__Exercise directions__.
Filter these entries, keeping only lines that hold the word "haar".

__Supplied information__.
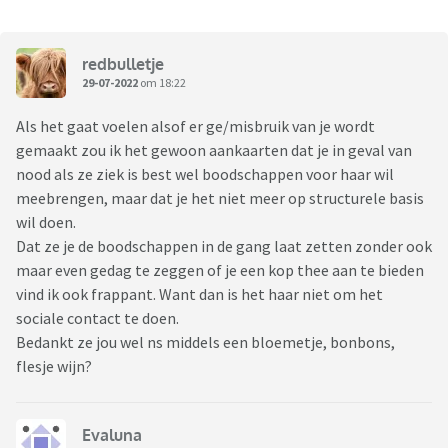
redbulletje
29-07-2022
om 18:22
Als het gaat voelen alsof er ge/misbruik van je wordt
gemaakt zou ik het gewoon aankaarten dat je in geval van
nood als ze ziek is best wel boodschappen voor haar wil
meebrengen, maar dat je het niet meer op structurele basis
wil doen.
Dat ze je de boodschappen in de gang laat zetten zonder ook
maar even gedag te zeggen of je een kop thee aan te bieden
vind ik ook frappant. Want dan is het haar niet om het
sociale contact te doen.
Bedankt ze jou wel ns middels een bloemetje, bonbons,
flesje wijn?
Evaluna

...

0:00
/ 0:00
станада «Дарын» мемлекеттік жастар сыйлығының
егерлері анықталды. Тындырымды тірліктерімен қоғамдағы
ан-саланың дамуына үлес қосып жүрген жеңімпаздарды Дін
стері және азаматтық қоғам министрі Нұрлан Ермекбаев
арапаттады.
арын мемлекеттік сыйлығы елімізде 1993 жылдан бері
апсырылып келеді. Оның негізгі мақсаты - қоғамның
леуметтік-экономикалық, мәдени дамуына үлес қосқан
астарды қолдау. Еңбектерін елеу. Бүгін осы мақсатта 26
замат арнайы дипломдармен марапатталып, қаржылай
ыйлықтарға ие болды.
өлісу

__Answer section__.
nood als ze ziek is best wel boodschappen voor haar wil
vind ik ook frappant. Want dan is het haar niet om het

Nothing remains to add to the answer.